The multi-talented, typically 12-piece played electric violins, cellos, saxophones, synthesisers, drums and keyboards, as well as singing. But while their highly choreographed routines are glossy, their more recent performances have toned down the Western influences - perhaps significantly, perhaps not.

The positive press wasn't limited to Pyongyang, with even Western newspapers praising them as "North Korean leader Kim Jong-un's favourite guitar-slinging, miniskirt-sporting girl group. And these ladies know how to shimmy".

The UK's Daily Telegraph, external said the band were "not what you'd expect from an unfashionably totalitarian regime where grey is the new grey", though the reviewer added: "It could just about pass as a Eurovision entry from Azerbaijan."

Nasty things

What isn't known is the line-up of the band at Monday's performance. There is a focus on the band's leader, the violinist Sonu Hyang-hui. Was she back at the front or still absent?

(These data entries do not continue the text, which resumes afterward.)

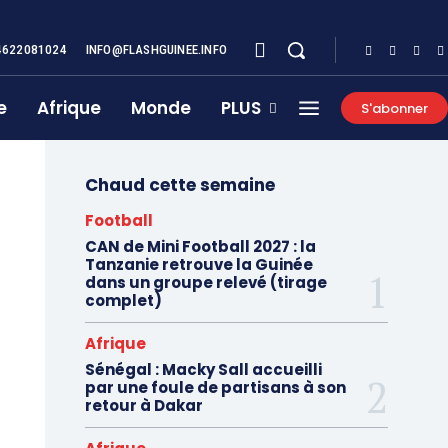
4622081024
INFO@FLASHGUINEE.INFO
e
Afrique
Monde
PLUS
S'abonner
Chaud cette semaine
Football
CAN de Mini Football 2027 : la
Tanzanie retrouve la Guinée
dans un groupe relevé (tirage
complet)
Afrique
Sénégal : Macky Sall accueilli
par une foule de partisans à son
retour à Dakar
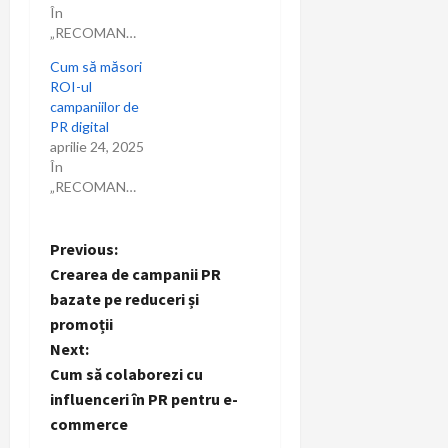
În
„RECOMANDARI”
Cum să măsori
ROI-ul
campaniilor de
PR digital
aprilie 24, 2025
În
„RECOMANDARI”
P
Previous:
Crearea de campanii PR
o
bazate pe reduceri și
promoții
s
Next:
t
Cum să colaborezi cu
influenceri în PR pentru e-
n
commerce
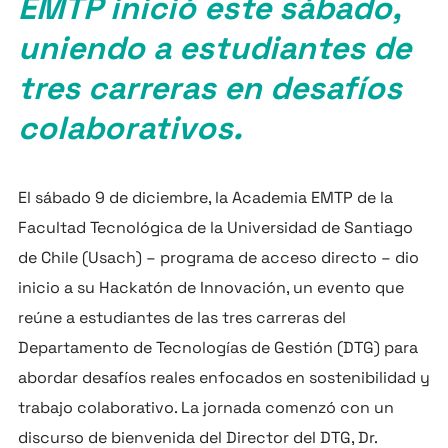
EMTP inició este sábado,
uniendo a estudiantes de
tres carreras en desafíos
colaborativos.
El sábado 9 de diciembre, la Academia EMTP de la
Facultad Tecnológica de la Universidad de Santiago
de Chile (Usach) – programa de acceso directo – dio
inicio a su Hackatón de Innovación, un evento que
reúne a estudiantes de las tres carreras del
Departamento de Tecnologías de Gestión (DTG) para
abordar desafíos reales enfocados en sostenibilidad y
trabajo colaborativo. La jornada comenzó con un
discurso de bienvenida del Director del DTG, Dr.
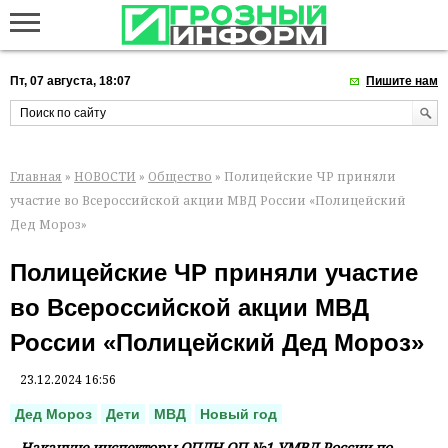
Пт, 07 августа, 18:07
Пишите нам
Главная
»
НОВОСТИ
»
Общество
» Полицейские ЧР приняли
участие во Всероссийской акции МВД России «Полицейский
Дед Мороз»
Полицейские ЧР приняли участие
во Всероссийской акции МВД
России «Полицейский Дед Мороз»
23.12.2024 16:56
Дед Мороз
Дети
МВД
Новый год
Накануне инспекторы ОПДН ОП №1 УМВД России по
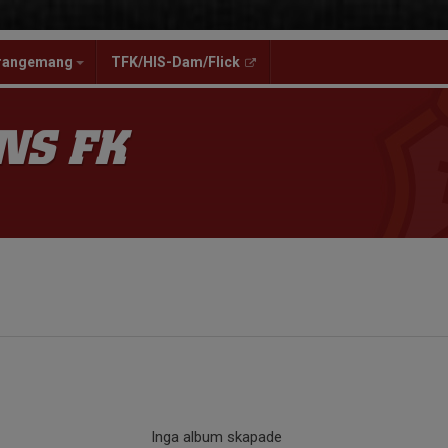
rangemang
TFK/HIS-Dam/Flick
NS FK
Inga album skapade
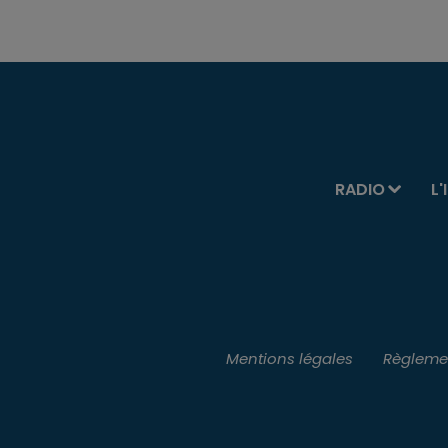
RADIO
L'
Mentions légales
Règlemen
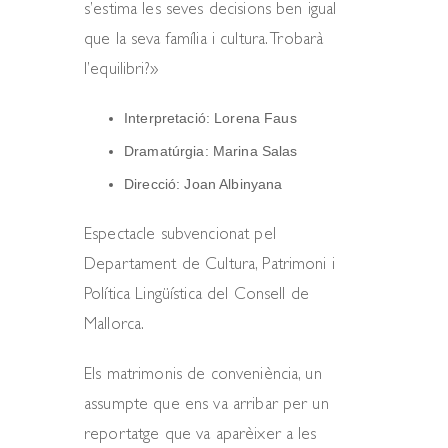
s’estima les seves decisions ben igual
que la seva família i cultura. Trobarà
l’equilibri?»
Interpretació: Lorena Faus
Dramatúrgia: Marina Salas
Direcció: Joan Albinyana
Espectacle subvencionat pel
Departament de Cultura, Patrimoni i
Política Lingüística del Consell de
Mallorca.
Els matrimonis de conveniència, un
assumpte que ens va arribar per un
reportatge que va aparèixer a les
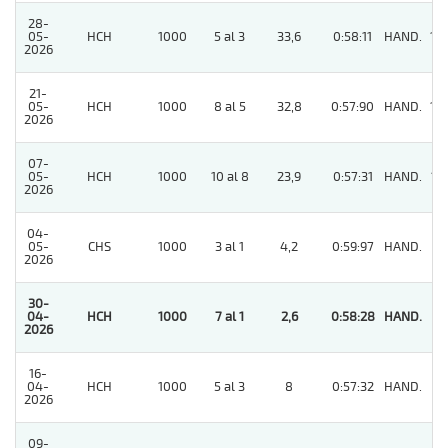
28-
05-
HCH
1000
5 al 3
33,6
0:58:11
HAND.
14
2026
21-
05-
HCH
1000
8 al 5
32,8
0:57:90
HAND.
10
2026
07-
05-
HCH
1000
10 al 8
23,9
0:57:31
HAND.
13
2026
04-
05-
CHS
1000
3 al 1
4,2
0:59:97
HAND.
5
2026
30-
04-
HCH
1000
7 al 1
2,6
0:58:28
HAND.
1
2026
16-
04-
HCH
1000
5 al 3
8
0:57:32
HAND.
6
2026
09-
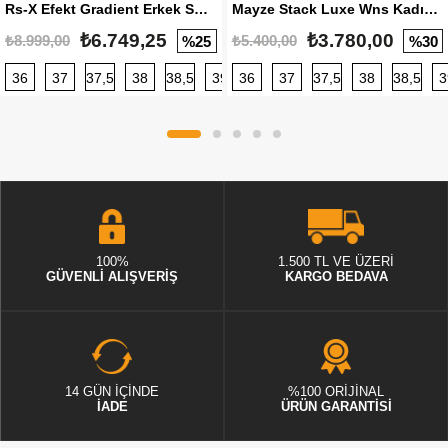
Rs-X Efekt Gradient Erkek Sneaker
Mayze Stack Luxe Wns Kadın Sneaker
₺6.749,25
₺3.780,00
₺8.999,00
₺5.400,00
%25
%30
36
37
37,5
38
38,5
39
36
40
37
40,5
37,5
41
38
42
38,5
42,5
3
100%
1.500 TL VE ÜZERİ
GÜVENLİ ALIŞVERİŞ
KARGO BEDAVA
14 GÜN İÇİNDE
%100 ORİJİNAL
İADE
ÜRÜN GARANTİSİ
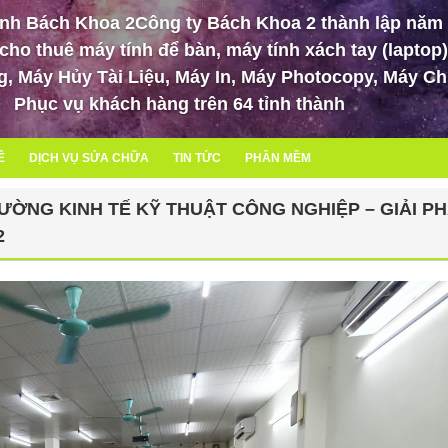
ính Bách Khoa 2Công ty Bách Khoa 2 thành lập năm
ho thuê máy tính để bàn, máy tính xách tay (laptop)
g, Máy Hủy Tài Liệu, Máy In, Máy Photocopy, Máy Ch
Phục vụ khách hàng trên 64 tỉnh thành
Ê
DỊCH VỤ SỬA CHỮA
TIN TỨC
PHẦN MỀM
ƯỜNG KINH TẾ KỸ THUẬT CÔNG NGHIỆP – GIẢI P
2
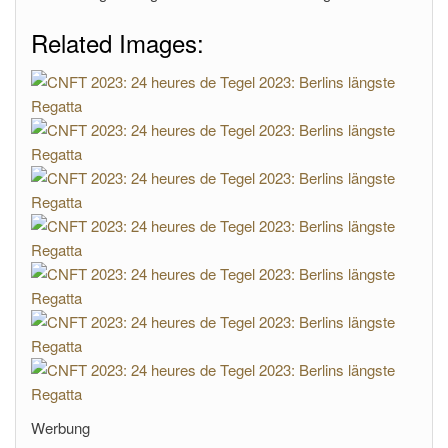
Related Images:
Werbung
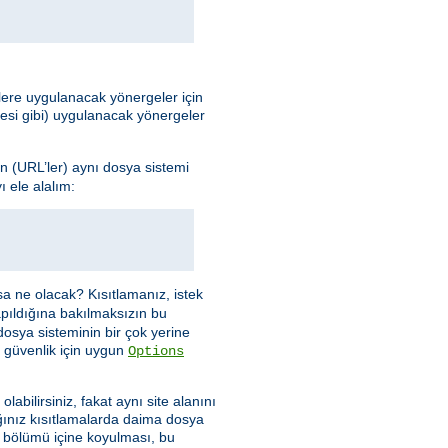
elere uygulanacak yönergeler için
mesi gibi) uygulanacak yönergeler
n (URL’ler) aynı dosya sistemi
 ele alalım:
sa ne olacak? Kısıtlamanız, istek
apıldığına bakılmaksızın bu
dosya sisteminin bir çok yerine
 güvenlik için uygun
Options
abilirsiniz, fakat aynı site alanını
ınız kısıtlamalarda daima dosya
bölümü içine koyulması, bu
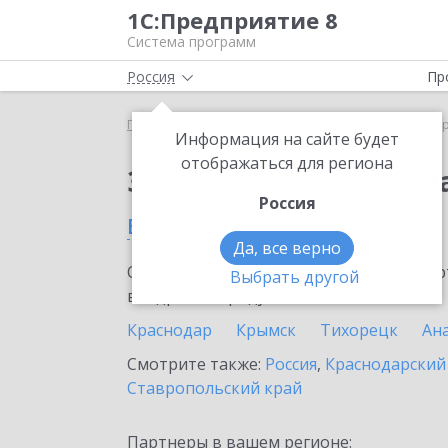
1С:Предприятие 8
Система программ
Россия
Пр
Главная
Сервисы ИТС
1С:ДиректБанк
1С:Дир
Информация на сайте будет
отображаться для региона
Заказать 1С:ДиректБ
Россия
в Ейске
Да, все верно
Ознакомьтесь с информационными карт
Выбрать другой
внедрение продукта.
Краснодар
Крымск
Тихорецк
Ан
Смотрите также:
Россия
,
Краснодарский
Ставропольский край
Партнеры в вашем регионе:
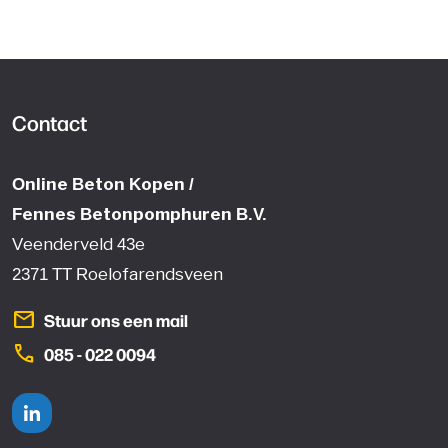
Contact
Online Beton Kopen /
Fennes Betonpomphuren B.V.
Veenderveld 43e
2371 TT Roelofarendsveen
mail
Stuur ons een mail
phone
085 - 022 0094
Linkedin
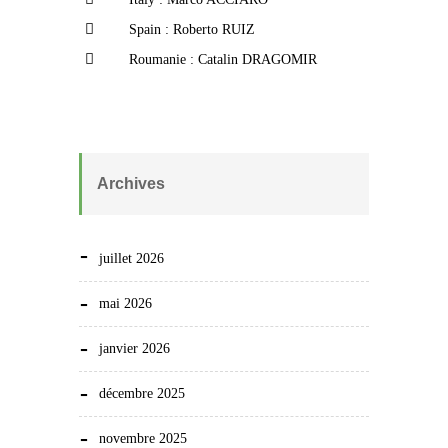
Spain : Roberto RUIZ
Roumanie : Catalin DRAGOMIR
Archives
juillet 2026
mai 2026
janvier 2026
décembre 2025
novembre 2025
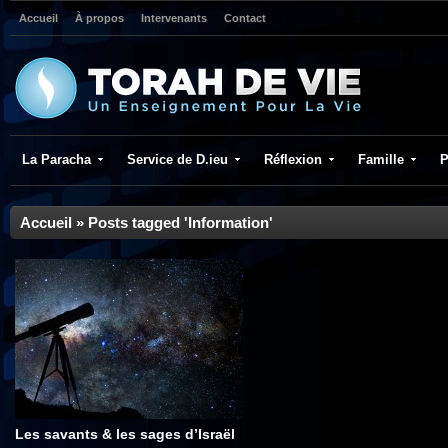
Accueil
À propos
Intervenants
Contact
La Paracha
Service de D.ieu
Réflexion
Famille
P
Accueil
»
Posts tagged 'Information'
Les savants & les sages d’Israël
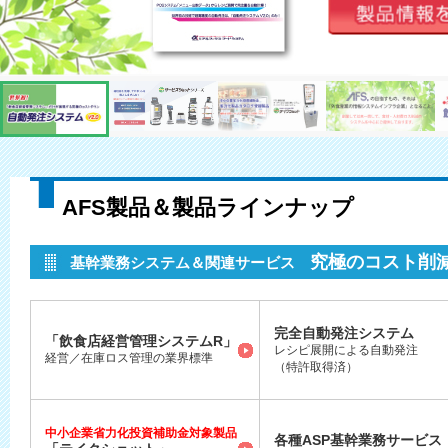
AFS製品＆製品ラインナップ
究極のコスト削
基幹業務システム＆関連サービス
完全自動発注システム
「飲食店経営管理システムR」
レシピ展開による自動発注
経営／在庫ロス管理の業界標準
（特許取得済）
中小企業省力化投資補助金対象製品
各種ASP基幹業務サービス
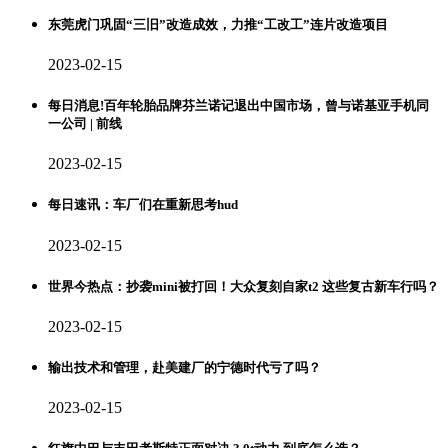
东莞虎门巩固“三旧”改造成效，力推“工改工”连片改造项目
2023-02-15
每日消息!百年轮胎品牌芬兰诺记退出中国市场，曾与诺基亚手机同
一公司 | 前线
2023-02-15
每日速讯：车厂们在重新思考hud
2023-02-15
世界今热点：抄袭mini被打回！大众复刻自家t2 这些复古新车行吗？
2023-02-15
​输出技术和管理，赴美建厂的宁德时代亏了吗？
2023-02-15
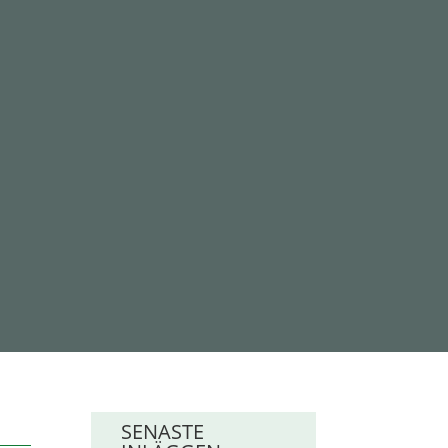
SENASTE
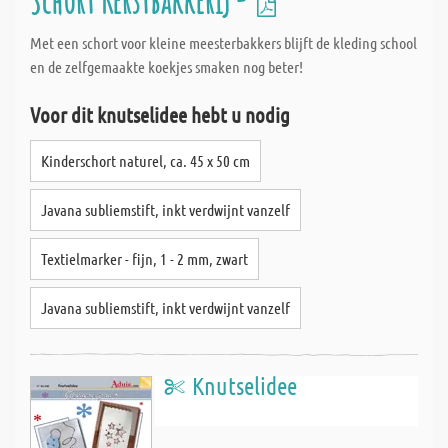
Schort Kerstbakkerij -
Met een schort voor kleine meesterbakkers blijft de kleding school
en de zelfgemaakte koekjes smaken nog beter!
Voor dit knutselidee hebt u nodig
Kinderschort naturel, ca. 45 x 50 cm
Javana subliemstift, inkt verdwijnt vanzelf
Textielmarker - fijn, 1 - 2 mm, zwart
Javana subliemstift, inkt verdwijnt vanzelf
Knutselidee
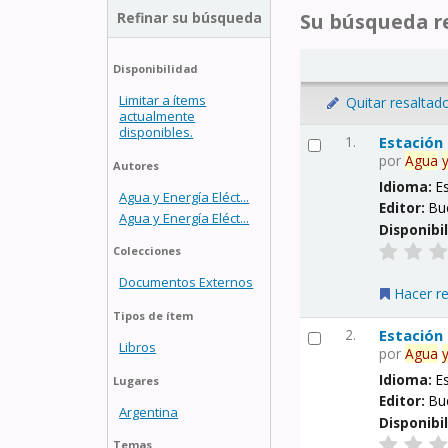
Refinar su búsqueda
Su búsqueda re
Disponibilidad
Limitar a ítems
Quitar resaltad
actualmente
disponibles.
1.
Estación
por
Agua
Autores
Idioma:
E
Agua y Energía Eléct...
Editor:
Bu
Agua y Energía Eléct...
Disponibi
Colecciones
Documentos Externos
Hacer r
Tipos de ítem
2.
Estación
Libros
por
Agua
Idioma:
E
Lugares
Editor:
Bu
Argentina
Disponibi
Temas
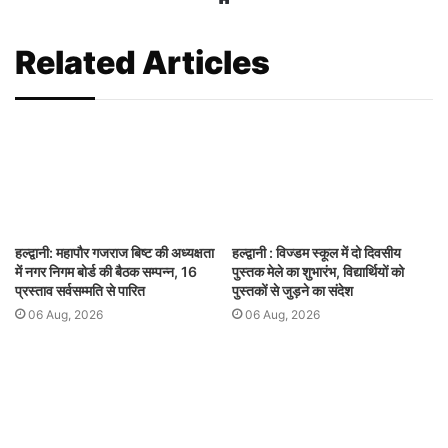
Related Articles
हल्द्वानी: महापौर गजराज बिष्ट की अध्यक्षता
हल्द्वानी : विज्डम स्कूल में दो दिवसीय
में नगर निगम बोर्ड की बैठक सम्पन्न, 16
पुस्तक मेले का शुभारंभ, विद्यार्थियों को
प्रस्ताव सर्वसम्मति से पारित
पुस्तकों से जुड़ने का संदेश
06 Aug, 2026
06 Aug, 2026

As Adam Cathcart of the University of Leeds put it before the band's reappearance, "Sonu, a highly accomplished violinist, had previously been lauded as the closest thing North Korea had to an instrumental pop star. Her disappearance indicates yet more churn."

But perhaps presciently, he added that "while intelligence sources in Seoul have made it a habit (frequently inaccurately) to state that North Korean 'orchestral musicians' have faced execution squads, no-one has so far asserted that Ms Sonu, a regime favourite and public symbol, has faced the same fate".

There is a lesson to all this: don't over-speculate on what goes on inside North Korea. Lots of nasty things happen in North Korea, particularly in its political prison camps. But not all the horrible things reported are true.